- Hangul: 이시애
- Hanja: 李施愛
- RR: I Siae
- MR: I Siae

= Yi Siae =

Korean rebel leader (fl. 15th century)

Yi Siae (? – August 12, 1467) was a Korean Joseon Dynasty politician and soldier who led a rebellion against King Sejo for his centralization policy in the northern provinces.

==Background==
Yi Siae was from a local noble family from Kilju. His clan lived in several towns in Hamgil Province (later renamed as Hamgyong Province). He first served as Heungjin's military commander in 1458, deputy commander in 1461, and magistrate of Hoeryong city in 1463. In the early Joseon Dynasty, the royal court used the province as a policy of conciliation with the Jurchens. Hamgil Province was the home province of King Taejo of Joseon, the founder of the Joseon Dynasty. Taejo established this area as his base of power, subjugating the Jurchen tribes and increasing his strength. During Sejong's era, the river area expanded up to the Tuman River, and the people of Samnam-ni, Gangwon moved to make Hamgil Province a province. However, in a situation where they always had to face off against the Jurchen raids, it was necessary to make enormous human and material sacrifices to defend Hamgildo, which put a tremendous burden on the people of Hamgil province. After the founding of the Joseon Dynasty, to effectively rule and protect Hamgil province and give preference to the birthplace of the royal family, the local nobles were appointed as the local officials.

However, after King Sejo came to power, he strengthened the centralization policy to gradually reduce the number of officials from the north and dispatched officials from the south to govern the province, which made Yi and the northerners feel uneasy about his rule. Sejo also passed the Hopae System to regulate the movement of Joseon's subjects further. The nobles in the northern regions feared that they would lose control of the commoners, causing dissatisfaction among the northerners. Moreover, officials sent from the central government harassed the people with projects such as fortifications.

As a result of regional discrimination against Hamgyong residents, the people protested against appointed officials from abroad and local councils in Hamgyong unified their forces against the central government with Yi Siae and his family leading them. In response, Yi Siae led 30,000 rebels, including the Iksok Force of 4,500, as his vanguard to occupy several areas north of Hamheung, including Dancheon, Hongwon, and Bukcheong counties. Yi Siae executed several officials from the central government, such as Kang Hyomun. They held the military power in the northeast at the time and an army officer under his command. They killed the villagers and slaughtered the officials of each province, causing a rebellion.
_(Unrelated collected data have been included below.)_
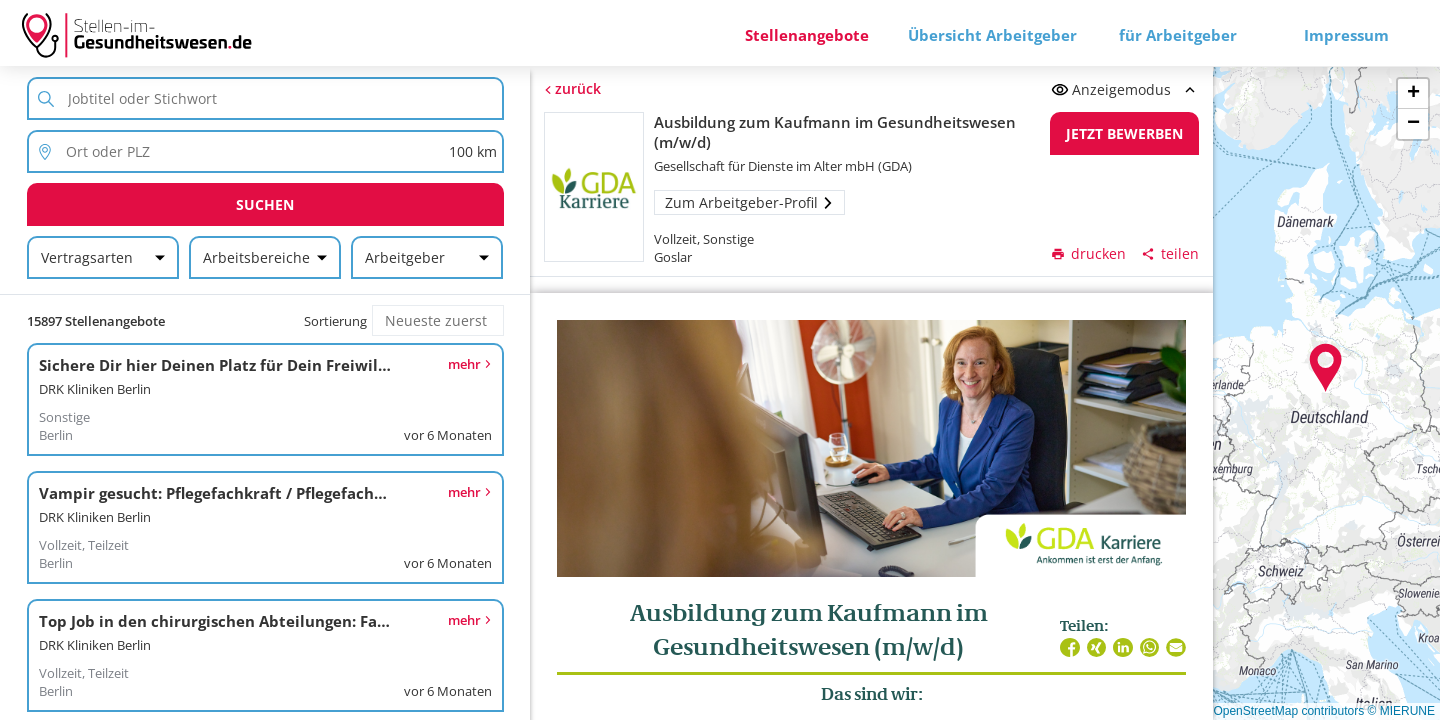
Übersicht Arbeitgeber (992, 35)
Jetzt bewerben (1124, 133)
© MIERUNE (1401, 711)
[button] (1326, 368)
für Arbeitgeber (1178, 35)
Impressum (1346, 35)
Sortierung (335, 321)
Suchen (265, 204)
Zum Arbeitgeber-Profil (749, 202)
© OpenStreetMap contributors (1282, 711)
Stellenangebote (807, 35)
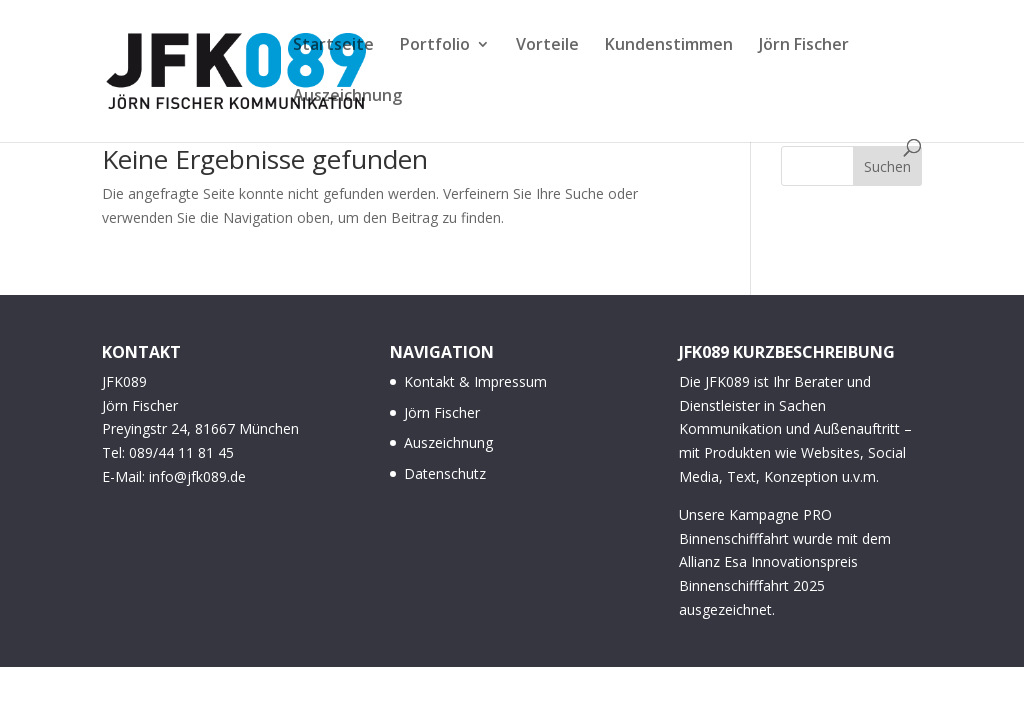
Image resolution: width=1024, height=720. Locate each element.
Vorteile (547, 46)
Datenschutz (445, 473)
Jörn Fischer (804, 46)
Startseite (333, 46)
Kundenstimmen (669, 46)
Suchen (887, 166)
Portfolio (435, 46)
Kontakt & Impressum (475, 381)
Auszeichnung (347, 97)
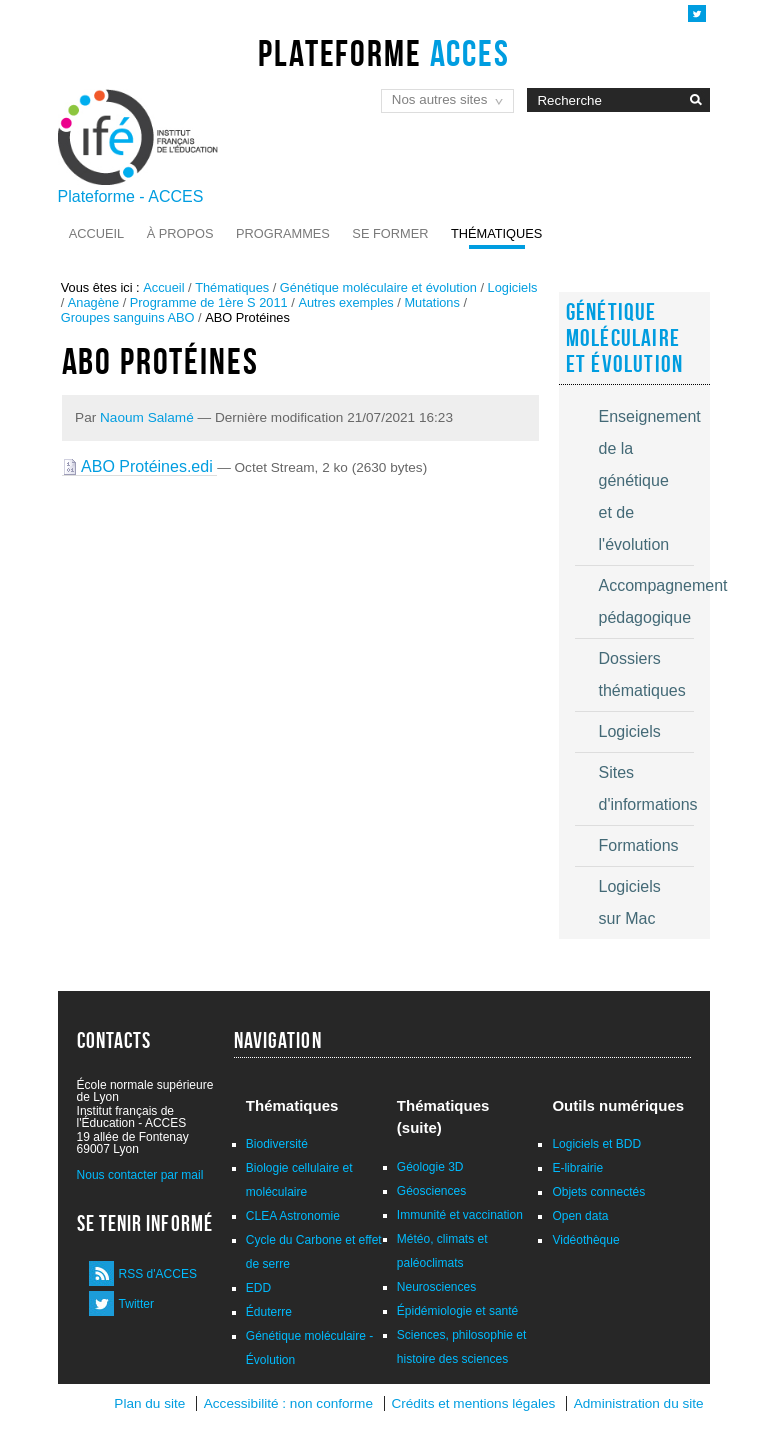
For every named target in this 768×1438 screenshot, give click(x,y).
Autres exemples (345, 302)
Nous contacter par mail (140, 1175)
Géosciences (431, 1191)
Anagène (93, 302)
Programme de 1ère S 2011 (209, 302)
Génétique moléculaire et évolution (378, 287)
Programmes (283, 233)
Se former (390, 233)
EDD (258, 1288)
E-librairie (577, 1168)
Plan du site (149, 1403)
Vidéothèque (585, 1240)
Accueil (96, 233)
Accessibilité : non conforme (288, 1403)
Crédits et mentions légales (473, 1403)
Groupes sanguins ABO (128, 317)
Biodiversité (277, 1144)
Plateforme (383, 53)
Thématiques (496, 233)
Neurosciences (436, 1287)
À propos (180, 233)
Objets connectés (598, 1192)
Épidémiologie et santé (457, 1311)
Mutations (431, 302)
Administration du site (639, 1403)
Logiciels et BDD (596, 1144)
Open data (580, 1216)
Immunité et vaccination (460, 1215)
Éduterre (269, 1312)
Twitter (136, 1304)
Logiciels (513, 287)
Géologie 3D (430, 1167)
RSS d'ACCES (158, 1274)
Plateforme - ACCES (131, 196)
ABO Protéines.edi (140, 466)
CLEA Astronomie (293, 1216)
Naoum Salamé (147, 417)
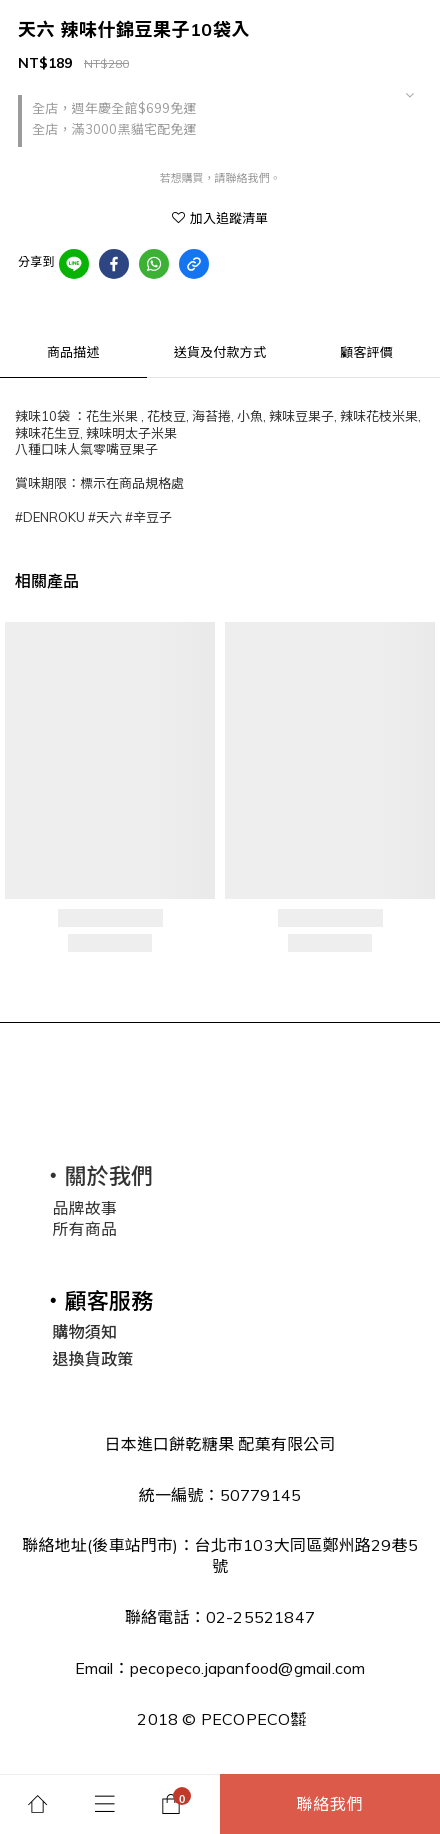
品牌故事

Upon hearing the report of the rebellion, the royal court made Prince Gwiseong commander of the subjugation army of 30,000 with Provincial Commander Yi Chun of Guseong, Deputy Commander Cho Sŏngmun, and Generals Kang Soon, Hŏ Chong, Kim Kyo, Ŏ Yuso, and Nam I to suppress the rebellion. They won the battles in Bukcheong and Manryeong and forced Yi Siae to retreat to Kilju. Yi Siae's nephew, Heo Yu-rye, and his father, Hŏ Sŭngdo, persuaded Yi Siae's subordinates, Yi Chu, Yi Unno, and Hwang Saeng, to betray Yi Siae. They arrested Yi Siae and Yi Sihap and handed them and the rebel leaders over to Nam I's subjugation forces. Yi Siae was captured and executed by executed by a thousand cuts which ended the four-month rebellion, and the army carried his head to Hanseong.